Today’s Tarot: Slow & Steady

Time is a thing.

Time is woven into the fabric of the universe. How we measure it and talk about it, however, is made-up and arbitrary. A necessary arbitrary, to be sure. We need that common touchstone to communicate. It’s a whole wibbly-wobbly Doctor Who kind of thing. If you invented a time machine, it would have to be able to move, too, or else the Earth would rotate right out from under you while you were gone.

Time is a thing, and setting arbitrary measurements for it are a necessity, but it doesn’t have to be an stress or an enemy. There is a yin and yang too it, and ebb and flow to it. Yes, Eistein showed that time is relative to speed, literally, but there is also fluidity within our perception of it. Psychological stress can be described as feeling time-pressure equally across all tasks. Everything is a coming-in-hot emergency.

The Two of Wands reminds us that nah, it’s not.

Full speed ahead mach 2 overdrive 24/7 is a problem waiting to happen. When this card comes along, it’s time to cool your jets. Look, listen, wait, think. Those are things too. Those are things that need doing as much as anything else. A quality journey is a win as much as getting to your destination is a win.

Putting pressure on yourself is counterproductive in today’s energy. Allow yourself, your projects, your goals, your hopes have the time they need. A turtle doesn’t need to run to live well. Thoughtful persistence is as beneficial as outright speed.

YouChoose Interactive Tarot: Navigate

Video from the TaoCraft Tarot YouTube channel

Left: OK here is today’s pandemic pep talk. More change is on the horizon. It’s a crazy time if you look at things globally or if you are out there in the thick of it doing important work, but everyone else is being asked to hibernate. Hibernators have it easy. Like a bear that was forced to wake up too soon, or a bear asked to hibernate in the summer, you may feel a little off kilter or out of the natural cycle of things. Plod along, grind it out, just keep on staying in your cave and washing your paws. If things can change TO this, it can change FROM this sooner or later.

Center: Ten of Cups. My attention is drawn to the sudden hops that actual grasshoppers make more than long and varied symbolism of grasshoppers that Mr. Andrews writes about in “Animal Wise.” In fact, the energy around this card today reminds me more of Tigger from Winnie the Pooh than a grasshopper. It is also like a gentler version of the “remember to play” aspects of the Fool card that we sometimes see, too. Play hopscotch in the driveway. Spend a little quality time staring out the window. Play a game of Twister. The big picture perspective of the world is still pretty scary, but it is perfectly ok to zoom in to some personal moments. Have a minute of fun and several long minutes taking in and sending out love across the distance. Love can leap anywhere.

Right: The Star. Firefly eh? Good TV show that. I recommend it. But this card reminds me of a different reference. One of my favorites. You’ve heard it before, but it must be a good moment because here it is again all these decades later. Anyone remember “City Slickers” with Billie Crystal and Jack Palance? You could call this idea Curly’s Finger. There is one thing that makes sense out of life … the trick is figuring out what that is. Figure out the one thing that makes sense of it all and you are ahead of the game. It’s only THE one thing if it is YOUR one thing. What makes sense of it all for you? Follow that. Follow the north star, not the finger that points to it.

Today’s Tarot: Bend Don’t Break

It’s still your choice, even on days where it feels like one card is the right thing to do. It’s still your choice whether you would like use this card as a prompt for your own DIY reading or scroll down to the one I’ve written below…or both.

It may not be one of our run on coins cards, but The Fool, reversed, has pandemic advice all over it.

Begin a new journey? Nope – stay your backside at home.

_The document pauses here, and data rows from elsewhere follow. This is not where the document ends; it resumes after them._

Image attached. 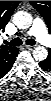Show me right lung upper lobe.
I'll use <instances>...</instances> for the list:
<instances>
[{
    "label": "right lung upper lobe",
    "instance_id": "cb5924a9",
    "mask_svg": "<svg viewBox=\"0 0 51 101\" xmlns=\"http://www.w3.org/2000/svg\"><path fill=\"white\" fill-rule=\"evenodd\" d=\"M20 1H1L0 2V31H4L12 12L18 6ZM19 50L15 47L1 46L0 52V70L3 71L13 60L16 59Z\"/></svg>",
    "mask_w": 51,
    "mask_h": 101
}]
</instances>
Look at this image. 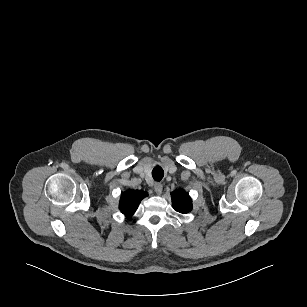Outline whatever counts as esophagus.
I'll use <instances>...</instances> for the list:
<instances>
[{
  "mask_svg": "<svg viewBox=\"0 0 307 307\" xmlns=\"http://www.w3.org/2000/svg\"><path fill=\"white\" fill-rule=\"evenodd\" d=\"M162 190H163V185L161 183H156L154 185V191L160 195L162 193Z\"/></svg>",
  "mask_w": 307,
  "mask_h": 307,
  "instance_id": "34e87169",
  "label": "esophagus"
}]
</instances>
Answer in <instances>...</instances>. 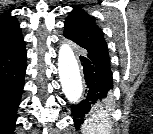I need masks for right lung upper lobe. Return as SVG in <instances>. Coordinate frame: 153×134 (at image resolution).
<instances>
[{
  "label": "right lung upper lobe",
  "mask_w": 153,
  "mask_h": 134,
  "mask_svg": "<svg viewBox=\"0 0 153 134\" xmlns=\"http://www.w3.org/2000/svg\"><path fill=\"white\" fill-rule=\"evenodd\" d=\"M23 41L19 23L10 13L0 18V53L6 51Z\"/></svg>",
  "instance_id": "1"
}]
</instances>
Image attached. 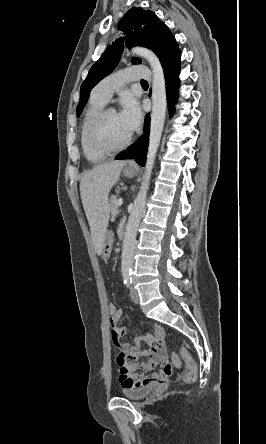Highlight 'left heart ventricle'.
Masks as SVG:
<instances>
[{"instance_id": "obj_1", "label": "left heart ventricle", "mask_w": 266, "mask_h": 444, "mask_svg": "<svg viewBox=\"0 0 266 444\" xmlns=\"http://www.w3.org/2000/svg\"><path fill=\"white\" fill-rule=\"evenodd\" d=\"M131 132L122 121L119 113H109L100 124L96 139L98 143L106 146L122 144Z\"/></svg>"}]
</instances>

Begin an inner journey? Absolutely! But that is where the reversal comes in. Mr. Andrews describes the cayote on the card as one of the most vlever and adaptable animals. So a reversal here begs the question of where and how you are having problems adapting. Taoist philosophy has a similar idea. If you don’t bend, you could break. Living beings are supple, bendable. Life wants to be clever and adaptable like cayote in order to stay that way. Dead things are rigid, stiff, unbending, brittle, breakable.

This isn’t over. The old ways have to change, else death may follow. Yes, you have to do things differently and think about things differently now. It bests the alternative. Bending is far better than breaking.

Stay safe, stay home. Protect the ones who go to work to protect you by staying home for them.